L’énergie, nerf de la guerre – seconde partie

Publié le 15 septembre 2023

La centrale thermique au charbon de Taichung (Taiwan), l’une des plus puissantes au monde. – © Ellery – CC BY-SA 3.0

Dans mon dernier article, j’avais montré comment les BRICS élargis constituaient la plus grande coalition intégrée de producteurs d’énergie primaire, essentiellement d’origine fossile, et de consommateurs finaux avec les gigantesques marchés chinois et indien. Et alors? direz-vous. Que nous importe cette vision du passé, puisque nous, les Occidentaux, nous misons sur les énergies du futur, l’électricité, le renouvelable solaire et éolien, l’hydrogène, et qu’une fois la transition passée, une avenir énergétique brillant, respectueux de l’environnement, économe en ressources et climatiquement neutre, s’offre à nous.

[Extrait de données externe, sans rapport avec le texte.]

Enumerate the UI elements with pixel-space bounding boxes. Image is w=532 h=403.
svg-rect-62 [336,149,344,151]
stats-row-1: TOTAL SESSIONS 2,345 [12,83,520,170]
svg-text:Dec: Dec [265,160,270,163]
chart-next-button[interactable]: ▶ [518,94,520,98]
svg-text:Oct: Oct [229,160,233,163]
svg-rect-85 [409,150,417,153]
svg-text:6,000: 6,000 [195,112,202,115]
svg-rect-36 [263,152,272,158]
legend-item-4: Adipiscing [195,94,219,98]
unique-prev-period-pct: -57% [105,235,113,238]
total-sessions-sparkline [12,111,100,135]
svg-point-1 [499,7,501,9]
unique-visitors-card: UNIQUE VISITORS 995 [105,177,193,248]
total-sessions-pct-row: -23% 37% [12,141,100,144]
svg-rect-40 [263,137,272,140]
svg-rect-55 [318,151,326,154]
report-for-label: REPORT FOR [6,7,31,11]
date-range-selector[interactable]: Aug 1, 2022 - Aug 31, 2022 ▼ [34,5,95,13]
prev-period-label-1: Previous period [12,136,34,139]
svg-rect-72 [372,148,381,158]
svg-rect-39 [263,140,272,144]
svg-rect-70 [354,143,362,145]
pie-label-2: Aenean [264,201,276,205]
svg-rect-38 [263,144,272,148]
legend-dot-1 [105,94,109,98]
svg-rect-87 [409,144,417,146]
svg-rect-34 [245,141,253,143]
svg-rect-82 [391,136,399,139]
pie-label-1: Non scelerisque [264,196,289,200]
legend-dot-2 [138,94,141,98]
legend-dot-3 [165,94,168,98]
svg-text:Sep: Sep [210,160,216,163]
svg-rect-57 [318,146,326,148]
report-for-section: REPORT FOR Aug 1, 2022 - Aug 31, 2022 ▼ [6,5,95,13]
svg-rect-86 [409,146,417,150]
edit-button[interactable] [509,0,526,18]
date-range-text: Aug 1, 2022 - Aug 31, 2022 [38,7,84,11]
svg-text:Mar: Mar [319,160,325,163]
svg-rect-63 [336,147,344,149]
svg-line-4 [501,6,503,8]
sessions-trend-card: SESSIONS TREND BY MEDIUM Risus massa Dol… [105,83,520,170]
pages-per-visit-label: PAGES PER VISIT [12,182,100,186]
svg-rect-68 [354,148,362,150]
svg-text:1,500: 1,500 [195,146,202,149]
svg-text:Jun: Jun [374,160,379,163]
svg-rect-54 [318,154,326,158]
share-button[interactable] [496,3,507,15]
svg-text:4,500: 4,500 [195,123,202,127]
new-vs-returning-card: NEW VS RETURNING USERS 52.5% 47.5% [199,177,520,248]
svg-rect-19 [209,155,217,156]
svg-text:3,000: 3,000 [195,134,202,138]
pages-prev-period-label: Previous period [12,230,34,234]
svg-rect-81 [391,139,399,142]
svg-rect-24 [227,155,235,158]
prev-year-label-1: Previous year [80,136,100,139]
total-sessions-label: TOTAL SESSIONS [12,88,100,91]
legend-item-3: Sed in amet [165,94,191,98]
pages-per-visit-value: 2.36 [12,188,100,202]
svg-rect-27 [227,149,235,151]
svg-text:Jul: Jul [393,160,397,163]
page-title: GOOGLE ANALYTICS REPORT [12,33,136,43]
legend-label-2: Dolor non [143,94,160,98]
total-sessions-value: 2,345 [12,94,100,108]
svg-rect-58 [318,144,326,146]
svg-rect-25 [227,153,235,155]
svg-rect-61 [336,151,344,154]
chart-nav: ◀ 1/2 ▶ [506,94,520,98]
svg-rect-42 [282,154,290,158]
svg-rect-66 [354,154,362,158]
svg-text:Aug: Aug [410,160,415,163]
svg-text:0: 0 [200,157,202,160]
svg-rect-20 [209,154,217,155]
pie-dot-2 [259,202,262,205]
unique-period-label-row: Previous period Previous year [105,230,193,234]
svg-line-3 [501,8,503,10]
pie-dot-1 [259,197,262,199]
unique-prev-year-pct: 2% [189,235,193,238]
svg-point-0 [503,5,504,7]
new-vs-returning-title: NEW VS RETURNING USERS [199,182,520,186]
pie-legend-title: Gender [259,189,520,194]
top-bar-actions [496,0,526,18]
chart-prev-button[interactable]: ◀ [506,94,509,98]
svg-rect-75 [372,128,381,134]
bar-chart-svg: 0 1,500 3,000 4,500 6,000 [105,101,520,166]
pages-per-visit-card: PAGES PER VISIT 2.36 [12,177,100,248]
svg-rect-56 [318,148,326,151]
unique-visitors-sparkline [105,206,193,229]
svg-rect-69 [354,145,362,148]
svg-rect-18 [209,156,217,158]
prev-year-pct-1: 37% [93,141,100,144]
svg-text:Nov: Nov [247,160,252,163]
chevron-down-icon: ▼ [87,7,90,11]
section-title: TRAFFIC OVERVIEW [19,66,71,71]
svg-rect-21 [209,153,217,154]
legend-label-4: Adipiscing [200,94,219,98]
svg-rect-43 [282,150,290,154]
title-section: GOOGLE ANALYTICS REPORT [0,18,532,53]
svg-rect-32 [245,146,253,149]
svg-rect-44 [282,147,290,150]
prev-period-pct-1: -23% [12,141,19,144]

Lire aussi: L’énergie, nerf de la guerre


C’est vrai que de nombreux scénarios de l’Agence internationale de l’énergie tendent à accréditer cette thèse. Certains résultats statistiques aussi, qui montrent une amélioration constante de l’efficacité énergétique (à PNB égal, le volume d’énergie consommée diminue) et un boom de la production des énergies renouvelables notamment en Europe.

Mais ces chiffres sont trompeurs. Les scénarios ne disent que ce qu’on veut leur faire dire, dans la mesure où le choix des données initiales conditionne les résultats. Et ces derniers sont contradictoires quand on les regarde de près.

Tout d’abord, tous s’accordent à dire que la consommation globale d’énergie continuera à augmenter d’ici 2050, à 700 QBtu au minimum (dans le jargon, quadrillion d’unités thermales britanniques) contre 600 aujourd’hui. Il faudra bien approvisionner les économies en développement et les industries du numérique gourmandes en électricité.

Or les quatre-cinquièmes de la production d’énergie proviennent du charbon, du pétrole, du gaz et du nucléaire. Même si la part d’énergie primaire issue du renouvelable augmente, il est illusoire de penser que celui-ci pourra se substituer aux autres sources. La part du renouvelable pourra tout au plus compenser l’augmentation de la consommation d’énergie globale, mais pas mettre fin à l’utilisation du pétrole, du gaz et du charbon tant qu’il y en aura. Dans l’histoire humaine, on n’a d’ailleurs jamais vu une source d’énergie se substituer à une autre. Elles s’additionnent les unes aux autres. Même le bois reste une source d’énergie importante dans certains pays.

Par ailleurs, si l’on considère la production d’électricité, très en vogue aujourd’hui à cause des voitures électriques et du narratif climatique, on constate qu’en 2022, 85% de l’électricité mondiale provenait de ressources non renouvelables: charbon 35%, gaz 23%, nucléaire 10% et hydro 15%, l’éolien, le solaire ou la biomasse en constituant à peine 15% à eux trois. Le basculement vers le tout-électrique ne va pas résoudre le problème des sources de production d’électricité de sitôt, quels que soient les investissements consentis dans le renouvelable. Certains scénarios ne prévoient d’ailleurs même pas de diminution des sources d’énergie fossile dans la production électrique de 2050.

C’est pourquoi les pays du sud global se distancient de plus en plus des objectifs climatiques et du tout-électrique renouvelable, qu’ils voient de plus en plus comme des mesures et des attrape-nigauds technologiques visant à limiter et à contrôler leur développement économique sous prétexte de lutte contre le réchauffement. Il y a donc très, très peu de chances pour que les objectifs climatiques soient atteints et pour que la transition vers des sources énergétiques uniquement vertes se fasse uniformément sur toute la planète. 

Loin de s’apaiser, la bataille pour l’énergie ne fait que redoubler.